During Anies Baswedan's governorship, Lulung has both supported and opposed the governor's move, defending a major reshuffle in the city government's high ranking officials while opposing the closure of Jalan M.H. Thamrin to motorcycle traffic, among others. He also proposed a law which would designate locations where drinking alcohol would be permitted in order to reduce deaths due to moonshine poisoning.
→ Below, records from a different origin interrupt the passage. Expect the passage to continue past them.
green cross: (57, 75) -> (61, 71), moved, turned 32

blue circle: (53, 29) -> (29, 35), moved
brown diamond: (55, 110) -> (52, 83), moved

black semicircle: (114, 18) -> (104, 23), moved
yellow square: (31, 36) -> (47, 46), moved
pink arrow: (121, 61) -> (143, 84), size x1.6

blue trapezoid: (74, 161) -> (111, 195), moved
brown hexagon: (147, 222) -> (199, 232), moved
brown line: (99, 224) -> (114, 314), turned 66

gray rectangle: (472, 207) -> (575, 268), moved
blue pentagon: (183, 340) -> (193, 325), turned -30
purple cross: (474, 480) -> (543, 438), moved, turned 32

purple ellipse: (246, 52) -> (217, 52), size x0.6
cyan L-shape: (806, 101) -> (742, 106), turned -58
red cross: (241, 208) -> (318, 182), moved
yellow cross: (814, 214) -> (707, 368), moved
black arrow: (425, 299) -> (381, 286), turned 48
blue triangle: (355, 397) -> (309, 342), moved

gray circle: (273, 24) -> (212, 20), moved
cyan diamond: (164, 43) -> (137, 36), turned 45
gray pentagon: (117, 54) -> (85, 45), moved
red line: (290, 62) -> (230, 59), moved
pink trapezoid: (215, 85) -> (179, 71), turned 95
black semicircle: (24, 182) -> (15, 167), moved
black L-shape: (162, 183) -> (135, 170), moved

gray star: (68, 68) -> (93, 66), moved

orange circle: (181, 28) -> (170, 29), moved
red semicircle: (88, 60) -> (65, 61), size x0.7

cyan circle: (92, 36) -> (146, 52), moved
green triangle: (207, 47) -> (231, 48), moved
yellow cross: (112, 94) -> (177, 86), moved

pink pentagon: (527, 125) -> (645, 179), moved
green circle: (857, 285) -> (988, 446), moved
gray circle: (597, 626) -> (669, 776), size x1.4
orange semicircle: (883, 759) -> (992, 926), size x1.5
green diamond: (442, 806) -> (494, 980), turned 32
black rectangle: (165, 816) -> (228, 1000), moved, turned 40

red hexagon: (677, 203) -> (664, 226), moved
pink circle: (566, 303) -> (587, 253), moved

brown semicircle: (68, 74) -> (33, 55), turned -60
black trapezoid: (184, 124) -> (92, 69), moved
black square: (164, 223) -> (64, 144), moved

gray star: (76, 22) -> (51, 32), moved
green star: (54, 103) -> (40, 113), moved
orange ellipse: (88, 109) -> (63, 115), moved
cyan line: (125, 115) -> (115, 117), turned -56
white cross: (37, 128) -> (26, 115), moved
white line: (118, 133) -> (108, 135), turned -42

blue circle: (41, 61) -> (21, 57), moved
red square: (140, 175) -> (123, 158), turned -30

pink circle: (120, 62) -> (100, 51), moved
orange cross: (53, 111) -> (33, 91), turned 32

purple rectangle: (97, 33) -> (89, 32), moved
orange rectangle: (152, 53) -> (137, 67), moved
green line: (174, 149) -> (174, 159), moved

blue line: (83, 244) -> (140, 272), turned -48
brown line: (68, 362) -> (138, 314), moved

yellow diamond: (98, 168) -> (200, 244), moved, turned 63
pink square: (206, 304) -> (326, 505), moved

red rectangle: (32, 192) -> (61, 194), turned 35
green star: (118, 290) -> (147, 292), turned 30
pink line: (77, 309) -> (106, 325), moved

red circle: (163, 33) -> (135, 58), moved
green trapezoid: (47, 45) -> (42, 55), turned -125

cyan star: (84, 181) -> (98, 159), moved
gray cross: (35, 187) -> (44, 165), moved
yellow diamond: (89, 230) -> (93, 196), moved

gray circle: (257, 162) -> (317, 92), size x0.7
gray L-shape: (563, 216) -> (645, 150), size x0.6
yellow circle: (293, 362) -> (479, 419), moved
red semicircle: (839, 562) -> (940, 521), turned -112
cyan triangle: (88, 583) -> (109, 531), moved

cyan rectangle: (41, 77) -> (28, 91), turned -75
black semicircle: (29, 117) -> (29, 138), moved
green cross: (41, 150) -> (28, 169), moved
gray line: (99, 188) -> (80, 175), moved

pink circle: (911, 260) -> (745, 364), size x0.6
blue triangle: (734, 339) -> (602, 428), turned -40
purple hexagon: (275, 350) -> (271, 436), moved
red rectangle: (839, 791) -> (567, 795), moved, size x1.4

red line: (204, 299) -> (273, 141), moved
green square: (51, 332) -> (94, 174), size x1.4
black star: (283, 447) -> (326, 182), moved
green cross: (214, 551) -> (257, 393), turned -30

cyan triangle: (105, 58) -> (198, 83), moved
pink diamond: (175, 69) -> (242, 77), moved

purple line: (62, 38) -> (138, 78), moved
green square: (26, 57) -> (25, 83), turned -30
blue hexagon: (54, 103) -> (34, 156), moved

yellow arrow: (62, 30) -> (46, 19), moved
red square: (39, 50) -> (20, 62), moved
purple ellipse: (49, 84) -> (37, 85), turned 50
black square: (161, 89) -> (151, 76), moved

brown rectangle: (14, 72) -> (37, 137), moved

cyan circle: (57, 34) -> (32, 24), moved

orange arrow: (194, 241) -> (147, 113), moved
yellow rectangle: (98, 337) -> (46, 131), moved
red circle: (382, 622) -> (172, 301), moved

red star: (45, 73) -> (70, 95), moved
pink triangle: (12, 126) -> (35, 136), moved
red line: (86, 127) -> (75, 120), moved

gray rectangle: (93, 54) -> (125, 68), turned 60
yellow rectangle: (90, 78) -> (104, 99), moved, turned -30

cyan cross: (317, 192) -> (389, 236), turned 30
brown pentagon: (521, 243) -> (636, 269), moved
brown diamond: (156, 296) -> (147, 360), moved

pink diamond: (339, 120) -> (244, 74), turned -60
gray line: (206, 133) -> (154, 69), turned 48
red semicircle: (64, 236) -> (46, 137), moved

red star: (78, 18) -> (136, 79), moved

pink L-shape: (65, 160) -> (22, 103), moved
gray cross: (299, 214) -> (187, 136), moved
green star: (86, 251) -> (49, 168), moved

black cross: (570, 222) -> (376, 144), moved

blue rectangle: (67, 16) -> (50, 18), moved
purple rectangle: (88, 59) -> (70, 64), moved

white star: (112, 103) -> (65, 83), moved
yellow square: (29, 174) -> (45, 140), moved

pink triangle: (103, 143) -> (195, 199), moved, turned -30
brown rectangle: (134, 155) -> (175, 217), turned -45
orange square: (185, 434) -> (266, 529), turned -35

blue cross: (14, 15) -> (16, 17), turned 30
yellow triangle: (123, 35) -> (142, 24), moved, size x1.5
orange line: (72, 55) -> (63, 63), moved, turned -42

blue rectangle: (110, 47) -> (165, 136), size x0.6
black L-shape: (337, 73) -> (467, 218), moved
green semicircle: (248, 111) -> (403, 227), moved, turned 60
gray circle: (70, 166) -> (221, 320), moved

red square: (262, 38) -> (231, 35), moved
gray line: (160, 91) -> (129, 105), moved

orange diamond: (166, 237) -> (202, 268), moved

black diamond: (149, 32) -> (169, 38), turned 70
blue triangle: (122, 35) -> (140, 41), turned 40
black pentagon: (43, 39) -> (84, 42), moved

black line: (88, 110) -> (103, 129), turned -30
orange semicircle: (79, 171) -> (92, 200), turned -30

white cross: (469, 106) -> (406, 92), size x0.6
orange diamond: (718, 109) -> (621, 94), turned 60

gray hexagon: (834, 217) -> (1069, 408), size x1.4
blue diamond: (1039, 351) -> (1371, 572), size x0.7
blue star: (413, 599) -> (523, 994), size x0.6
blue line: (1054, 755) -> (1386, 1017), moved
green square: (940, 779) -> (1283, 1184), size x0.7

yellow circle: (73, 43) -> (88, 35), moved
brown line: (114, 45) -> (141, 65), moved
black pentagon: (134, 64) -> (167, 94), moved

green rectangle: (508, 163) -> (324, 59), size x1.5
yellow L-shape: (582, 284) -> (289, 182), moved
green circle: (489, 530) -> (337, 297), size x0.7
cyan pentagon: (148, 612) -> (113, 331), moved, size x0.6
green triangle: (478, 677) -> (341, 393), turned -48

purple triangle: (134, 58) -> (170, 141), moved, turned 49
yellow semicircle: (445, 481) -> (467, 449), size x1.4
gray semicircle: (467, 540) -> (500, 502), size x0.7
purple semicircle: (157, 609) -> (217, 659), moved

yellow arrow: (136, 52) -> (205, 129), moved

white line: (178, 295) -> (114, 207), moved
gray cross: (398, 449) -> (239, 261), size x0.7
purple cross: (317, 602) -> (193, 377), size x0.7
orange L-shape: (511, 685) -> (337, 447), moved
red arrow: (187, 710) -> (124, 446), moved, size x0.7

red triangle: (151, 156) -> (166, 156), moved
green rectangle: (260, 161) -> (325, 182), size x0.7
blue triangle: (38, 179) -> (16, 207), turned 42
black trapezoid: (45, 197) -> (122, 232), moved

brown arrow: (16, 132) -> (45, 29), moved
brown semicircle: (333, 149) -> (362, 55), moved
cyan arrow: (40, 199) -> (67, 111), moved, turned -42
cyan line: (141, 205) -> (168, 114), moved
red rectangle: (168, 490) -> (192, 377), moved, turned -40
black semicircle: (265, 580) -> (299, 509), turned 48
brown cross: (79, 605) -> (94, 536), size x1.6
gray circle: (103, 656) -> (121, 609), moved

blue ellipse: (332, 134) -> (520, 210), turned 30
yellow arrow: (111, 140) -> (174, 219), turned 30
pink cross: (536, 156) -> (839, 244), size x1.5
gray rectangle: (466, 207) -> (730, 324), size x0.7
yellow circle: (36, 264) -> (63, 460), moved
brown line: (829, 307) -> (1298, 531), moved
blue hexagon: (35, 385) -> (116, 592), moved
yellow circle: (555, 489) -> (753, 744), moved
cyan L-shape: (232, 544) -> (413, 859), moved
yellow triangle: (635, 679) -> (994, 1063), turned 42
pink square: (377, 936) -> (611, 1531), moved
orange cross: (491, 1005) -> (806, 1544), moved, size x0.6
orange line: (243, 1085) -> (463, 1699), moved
In 2018, he decided to move to the National Mandate Party (PAN), citing his removal from the chairman of the Jakarta branch for his opposition to Ahok. He claimed that his move would swing 10 seats in favor of PAN. His term in the Jakarta Council automatically expired due to KPU regulations on 20 September 2018, when he was officially registered as a candidate for the People's Representative Council. He was elected as a member of the house for the 2019-2024 period. He returned to PPP in September 2021, being appointed chairman of the party's Jakarta branch and hence losing his seat in the DPR.
==Death==
He died on 14 December 2021, at the Harapan Kita Hospital in Jakarta, due to a heart attack. He had been complaining of chest pain and discomfort, and had been treated there since 24 November 2021.